BY WATIPASO MZUNGU JNR
Since time immemorial, there have been calls by government, non-governmental organizations and development partners to remove kids off the streets and find them a better place to live.
Street-kids or indeed beggars are the least people I want to see each time I go for shopping. Not that I am very stingy with my money, but I have two reasons why I hold such hatred towards street-beggars.
I don’t think begging can be the solution to our socioeconomic problems. Again, I always feel a street is not the best place where one can do his or her charity work.
In my thinking, the best way to approach these kids is to adopt one of them and raise them at home.
In July 2008, the Executive Director of Step Kids Awareness (STEKA) Godknows Maseko left Malawi for South Africa via Mozambique on a bicycle to raise awareness on the plight of street kids.
MultiChoice Malawi was one of the non-governmental organizations that sponsored his bicycle trip to the “rainbow nation”. Before riding off, this child rights activist told the media that the plight of street kids will not be over until people who claim to be Good Samaritans stop their practice.
According to him, the giving of alms to vulnerable children on the roads only exacerbates the situation on the ground. I could not agree more on this issue.
Many Malawians believe there is nothing wrong and that it is being considerate when you give a coin to a child on the street. But what people need to know is that the tendency that we call benevolence on the street has a very bad repercussion in the end.
For starters, I would like to remind Malawians that most of the young children gracing our roads are not there out of choice. It is problems plus problems that drive them on the street for survival.
Each and every human being desires to lead a life minus crises and hardships. But without invitation, crises will always come into our lives. The deadly HIV and AIDS pandemic has only added salt to a festering wound as it has increased the number of orphans in the country.

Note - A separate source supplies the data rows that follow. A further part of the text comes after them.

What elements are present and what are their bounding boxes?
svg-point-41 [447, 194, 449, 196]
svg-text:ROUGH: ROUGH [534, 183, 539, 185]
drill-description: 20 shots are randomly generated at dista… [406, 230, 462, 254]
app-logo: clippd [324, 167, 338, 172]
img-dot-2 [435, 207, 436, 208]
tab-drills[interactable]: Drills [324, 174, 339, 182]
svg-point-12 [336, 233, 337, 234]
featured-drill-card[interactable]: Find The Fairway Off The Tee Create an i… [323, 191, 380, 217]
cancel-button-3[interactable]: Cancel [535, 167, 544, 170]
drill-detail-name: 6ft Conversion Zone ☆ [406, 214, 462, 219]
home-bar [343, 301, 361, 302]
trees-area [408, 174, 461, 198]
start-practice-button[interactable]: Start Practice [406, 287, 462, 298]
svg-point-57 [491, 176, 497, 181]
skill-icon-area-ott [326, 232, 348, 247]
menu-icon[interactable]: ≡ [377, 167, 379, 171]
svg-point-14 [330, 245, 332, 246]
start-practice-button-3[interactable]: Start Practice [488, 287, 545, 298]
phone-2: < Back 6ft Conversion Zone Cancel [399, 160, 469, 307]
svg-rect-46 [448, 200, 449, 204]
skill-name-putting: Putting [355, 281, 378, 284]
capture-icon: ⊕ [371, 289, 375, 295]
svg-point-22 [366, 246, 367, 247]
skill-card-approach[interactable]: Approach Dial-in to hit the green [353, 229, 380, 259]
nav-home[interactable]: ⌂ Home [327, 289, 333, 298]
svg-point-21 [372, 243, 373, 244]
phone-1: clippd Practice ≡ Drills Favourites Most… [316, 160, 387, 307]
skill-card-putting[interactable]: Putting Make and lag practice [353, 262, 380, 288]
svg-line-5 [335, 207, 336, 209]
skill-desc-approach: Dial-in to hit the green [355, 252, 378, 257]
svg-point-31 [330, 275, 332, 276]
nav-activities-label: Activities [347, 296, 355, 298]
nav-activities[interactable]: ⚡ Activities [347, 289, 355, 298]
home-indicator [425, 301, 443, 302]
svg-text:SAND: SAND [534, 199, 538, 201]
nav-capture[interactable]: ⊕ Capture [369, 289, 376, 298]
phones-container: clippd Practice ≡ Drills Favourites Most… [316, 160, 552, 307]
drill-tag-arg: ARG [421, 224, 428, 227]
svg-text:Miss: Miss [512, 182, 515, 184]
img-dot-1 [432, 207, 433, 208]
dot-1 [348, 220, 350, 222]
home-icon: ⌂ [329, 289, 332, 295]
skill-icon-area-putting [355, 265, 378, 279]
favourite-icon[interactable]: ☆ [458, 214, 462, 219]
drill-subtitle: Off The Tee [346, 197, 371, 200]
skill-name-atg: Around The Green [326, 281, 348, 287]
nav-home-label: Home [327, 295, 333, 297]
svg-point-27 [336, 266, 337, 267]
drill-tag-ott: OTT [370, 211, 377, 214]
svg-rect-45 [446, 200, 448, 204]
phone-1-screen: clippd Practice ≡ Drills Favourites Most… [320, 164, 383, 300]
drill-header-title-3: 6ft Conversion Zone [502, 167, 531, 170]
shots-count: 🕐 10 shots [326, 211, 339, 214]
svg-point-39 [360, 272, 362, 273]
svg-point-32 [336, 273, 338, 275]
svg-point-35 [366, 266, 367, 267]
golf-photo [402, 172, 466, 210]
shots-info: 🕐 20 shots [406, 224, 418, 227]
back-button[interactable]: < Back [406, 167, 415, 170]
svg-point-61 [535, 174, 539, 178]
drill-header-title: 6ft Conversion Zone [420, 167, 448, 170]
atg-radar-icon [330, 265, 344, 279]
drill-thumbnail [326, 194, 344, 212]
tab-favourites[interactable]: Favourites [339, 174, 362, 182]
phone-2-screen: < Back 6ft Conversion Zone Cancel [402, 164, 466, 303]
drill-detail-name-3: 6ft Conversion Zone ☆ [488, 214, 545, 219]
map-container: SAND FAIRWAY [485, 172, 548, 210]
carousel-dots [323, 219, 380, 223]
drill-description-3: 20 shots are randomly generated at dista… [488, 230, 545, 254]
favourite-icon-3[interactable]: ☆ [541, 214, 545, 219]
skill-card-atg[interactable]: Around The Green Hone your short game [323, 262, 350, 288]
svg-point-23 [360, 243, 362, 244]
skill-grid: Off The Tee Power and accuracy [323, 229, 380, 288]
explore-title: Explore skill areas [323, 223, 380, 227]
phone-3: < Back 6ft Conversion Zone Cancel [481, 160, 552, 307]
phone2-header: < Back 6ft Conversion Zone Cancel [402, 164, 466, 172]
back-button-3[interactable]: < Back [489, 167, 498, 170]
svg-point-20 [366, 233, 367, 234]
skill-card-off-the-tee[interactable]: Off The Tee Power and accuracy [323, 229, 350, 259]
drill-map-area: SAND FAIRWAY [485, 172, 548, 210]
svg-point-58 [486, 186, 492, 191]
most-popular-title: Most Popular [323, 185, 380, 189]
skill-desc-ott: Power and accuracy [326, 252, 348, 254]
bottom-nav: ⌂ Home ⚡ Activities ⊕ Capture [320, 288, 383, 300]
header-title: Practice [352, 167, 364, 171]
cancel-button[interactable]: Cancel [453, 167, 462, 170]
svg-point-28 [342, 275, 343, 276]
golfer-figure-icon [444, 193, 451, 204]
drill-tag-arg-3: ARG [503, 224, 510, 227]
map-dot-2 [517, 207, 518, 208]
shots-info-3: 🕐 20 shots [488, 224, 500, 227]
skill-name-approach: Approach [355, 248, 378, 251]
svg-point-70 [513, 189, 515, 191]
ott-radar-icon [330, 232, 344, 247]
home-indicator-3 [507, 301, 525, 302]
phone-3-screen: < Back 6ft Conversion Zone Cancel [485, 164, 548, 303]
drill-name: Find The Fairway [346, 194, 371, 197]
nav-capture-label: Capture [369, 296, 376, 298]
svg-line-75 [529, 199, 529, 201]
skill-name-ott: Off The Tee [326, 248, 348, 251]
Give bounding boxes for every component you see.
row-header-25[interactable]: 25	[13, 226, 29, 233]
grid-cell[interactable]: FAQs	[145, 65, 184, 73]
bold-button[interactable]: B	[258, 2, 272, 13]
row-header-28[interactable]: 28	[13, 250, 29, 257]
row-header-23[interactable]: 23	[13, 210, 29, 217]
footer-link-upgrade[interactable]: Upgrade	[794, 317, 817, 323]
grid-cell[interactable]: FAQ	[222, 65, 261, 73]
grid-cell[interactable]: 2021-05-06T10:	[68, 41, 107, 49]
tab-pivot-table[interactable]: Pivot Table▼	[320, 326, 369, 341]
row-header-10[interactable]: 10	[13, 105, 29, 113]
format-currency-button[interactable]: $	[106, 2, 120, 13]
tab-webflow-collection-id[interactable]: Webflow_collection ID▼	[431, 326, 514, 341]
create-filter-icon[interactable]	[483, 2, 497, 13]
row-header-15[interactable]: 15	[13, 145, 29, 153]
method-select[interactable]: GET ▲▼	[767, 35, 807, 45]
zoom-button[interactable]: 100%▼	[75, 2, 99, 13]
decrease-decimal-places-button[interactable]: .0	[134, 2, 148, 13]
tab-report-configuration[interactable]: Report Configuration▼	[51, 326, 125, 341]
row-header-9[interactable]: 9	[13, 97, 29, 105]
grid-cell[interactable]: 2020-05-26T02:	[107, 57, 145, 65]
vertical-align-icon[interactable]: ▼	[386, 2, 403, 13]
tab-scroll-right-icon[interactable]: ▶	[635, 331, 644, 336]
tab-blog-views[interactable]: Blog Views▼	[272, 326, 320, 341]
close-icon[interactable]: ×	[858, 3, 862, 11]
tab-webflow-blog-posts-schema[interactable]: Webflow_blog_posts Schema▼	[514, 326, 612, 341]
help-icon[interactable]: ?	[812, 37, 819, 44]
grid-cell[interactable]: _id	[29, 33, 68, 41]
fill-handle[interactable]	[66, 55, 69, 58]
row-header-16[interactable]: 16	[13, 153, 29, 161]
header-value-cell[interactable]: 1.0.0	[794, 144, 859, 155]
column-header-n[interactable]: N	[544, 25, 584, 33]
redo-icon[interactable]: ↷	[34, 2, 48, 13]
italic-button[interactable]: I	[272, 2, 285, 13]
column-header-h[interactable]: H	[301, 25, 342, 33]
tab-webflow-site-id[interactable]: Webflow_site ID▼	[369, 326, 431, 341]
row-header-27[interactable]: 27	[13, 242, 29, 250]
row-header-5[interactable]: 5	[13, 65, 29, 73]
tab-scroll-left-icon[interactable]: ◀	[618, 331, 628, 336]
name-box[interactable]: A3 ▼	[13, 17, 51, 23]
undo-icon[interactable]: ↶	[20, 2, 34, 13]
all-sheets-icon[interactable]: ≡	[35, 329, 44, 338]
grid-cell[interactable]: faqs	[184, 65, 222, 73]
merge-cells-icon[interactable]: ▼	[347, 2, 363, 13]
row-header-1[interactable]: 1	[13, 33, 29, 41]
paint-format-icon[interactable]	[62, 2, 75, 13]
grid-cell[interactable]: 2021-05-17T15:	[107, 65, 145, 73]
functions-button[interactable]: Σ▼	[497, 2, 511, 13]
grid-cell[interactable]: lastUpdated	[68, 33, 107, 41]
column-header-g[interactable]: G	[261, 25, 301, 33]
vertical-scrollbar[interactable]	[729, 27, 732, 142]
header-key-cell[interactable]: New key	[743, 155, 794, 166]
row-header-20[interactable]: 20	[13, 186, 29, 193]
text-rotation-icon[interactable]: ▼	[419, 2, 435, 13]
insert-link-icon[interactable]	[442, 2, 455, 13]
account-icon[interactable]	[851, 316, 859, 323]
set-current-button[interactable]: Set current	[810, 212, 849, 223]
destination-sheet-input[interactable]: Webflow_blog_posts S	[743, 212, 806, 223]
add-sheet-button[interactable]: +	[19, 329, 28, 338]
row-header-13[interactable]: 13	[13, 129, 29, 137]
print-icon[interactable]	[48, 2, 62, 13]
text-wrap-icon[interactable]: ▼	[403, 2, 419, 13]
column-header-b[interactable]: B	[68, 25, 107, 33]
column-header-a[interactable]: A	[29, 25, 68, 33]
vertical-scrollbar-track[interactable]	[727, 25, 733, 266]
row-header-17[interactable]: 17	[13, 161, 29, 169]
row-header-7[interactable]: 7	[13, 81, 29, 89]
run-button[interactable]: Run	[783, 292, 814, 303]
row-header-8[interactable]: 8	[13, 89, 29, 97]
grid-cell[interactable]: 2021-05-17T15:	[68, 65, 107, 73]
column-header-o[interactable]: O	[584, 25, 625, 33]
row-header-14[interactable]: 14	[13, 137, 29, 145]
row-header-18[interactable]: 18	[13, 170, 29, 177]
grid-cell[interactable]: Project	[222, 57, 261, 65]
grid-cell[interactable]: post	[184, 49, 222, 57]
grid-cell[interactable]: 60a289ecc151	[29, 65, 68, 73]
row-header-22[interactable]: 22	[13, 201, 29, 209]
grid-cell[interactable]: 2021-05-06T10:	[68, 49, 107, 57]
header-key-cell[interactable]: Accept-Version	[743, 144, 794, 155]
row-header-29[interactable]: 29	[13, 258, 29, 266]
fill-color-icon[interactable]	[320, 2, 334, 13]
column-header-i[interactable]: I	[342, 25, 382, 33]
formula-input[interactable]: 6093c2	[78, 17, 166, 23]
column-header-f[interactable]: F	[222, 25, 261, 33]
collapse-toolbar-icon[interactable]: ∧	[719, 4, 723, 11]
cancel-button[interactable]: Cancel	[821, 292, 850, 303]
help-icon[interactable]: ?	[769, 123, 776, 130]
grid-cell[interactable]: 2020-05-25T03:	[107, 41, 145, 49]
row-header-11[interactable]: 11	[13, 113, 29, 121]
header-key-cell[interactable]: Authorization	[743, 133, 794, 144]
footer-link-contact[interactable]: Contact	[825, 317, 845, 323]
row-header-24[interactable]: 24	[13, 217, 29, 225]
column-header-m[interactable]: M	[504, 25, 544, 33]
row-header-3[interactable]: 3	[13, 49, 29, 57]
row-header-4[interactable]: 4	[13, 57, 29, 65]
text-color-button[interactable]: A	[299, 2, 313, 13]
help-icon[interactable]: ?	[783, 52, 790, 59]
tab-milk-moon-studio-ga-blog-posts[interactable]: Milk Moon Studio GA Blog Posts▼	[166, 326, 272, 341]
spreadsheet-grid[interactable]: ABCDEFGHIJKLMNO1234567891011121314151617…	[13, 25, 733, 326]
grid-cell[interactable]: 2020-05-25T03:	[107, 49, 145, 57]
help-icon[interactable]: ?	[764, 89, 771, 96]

While appreciating that not all the children begging on our road pavements are parentless, the fact remains that the majority of them are victims of HIV and AIDS after losing their beloved parents to the killer.
Life on the street is not all that rosy that we can conclude that by assisting them with the little cash we give out while passing by will ease their suffering. The problem of street children needs more than our “street-benevolence”. It is more than the generosity we do portray on the roads to end the suffering of the child on the streets.
No one can appreciate the suffering children go through on the roads until he or she experiences it. When you see them on the street, do not assume that they are happy. They are there because their bellies need to be filled at a time when their houses are clean of any foodstuff. They would like to sleep under good beddings when their uncles grabbed the property left by parents.
Children on the streets also desire to lead a decent life, but fail to manage to achieve their desire because they lack human and material support. It is not the coin we give them that these kids need when they are on the street. Their appearance may speak louder than words: “Njala bwana, tithandizeni yaufa, bwana!”
They need clothes, shelter, food and protection. They need to go to school only if you can provide them motherly and fatherly care which they miss a lot after losing parents. Children on the street need education, too, in order to become what they would like to be when they grow up. They need more than the coins or banknotes you can give.
Unfortunately, many of us think street kids were born to be on the street and that we are their “daily street—providers”. By giving them the coins, we are assuring them of our continued support on condition that they should be on the street. And that is feeding or fertilizing the problem, not rooting it out. In this case, we are not solving the problem, but just nursing it.
But the problem, though, is that when these kids grow into adults with their street-life, they usually become notorious criminals in the society because we did not care at first. They will be faced with responsibility to provide for their own lives even when they have got no means and that will drive them into burglary, theft and robbery to get money.
It is sad that people are very fast at criticizing the police for lawlessness in the society when they do not want to deal with it alone while it is still in infancy. Sometimes I wonder when I hear people talk about being a human right activist yet they cannot see that children on the street have their rights, too, which need to be protected with or without their parents.
The problem I note is that many people choose to come in when the problem gets out of hand, which is a bad practice. We have a lot of children gracing our street begging for alms. The best way to assist is not to give those coins. The best way is to find means of how we can house them, provide for them all their needs so that they may go back to school.
Is it not surprising when people criticize the government for doing nothing on the problem of street kids? We have business tycoons in the country. But which one can tell the nation his contribution to the fight against the plight of street kids? I bet nobody can come forward.
Yet there are many Malawians playing generous people to orphans on the streets by throwing useless coins to the kids as we drive by. That is not helpful. Let us find a lasting solution to the problem. Otherwise, we should not criticize the police for lawlessness in our societies because we have chosen to nurture our future criminals. We have chosen to feed our own next assailants.
We shall always have the problem of children begging on the street until we stop being “street benefactors”.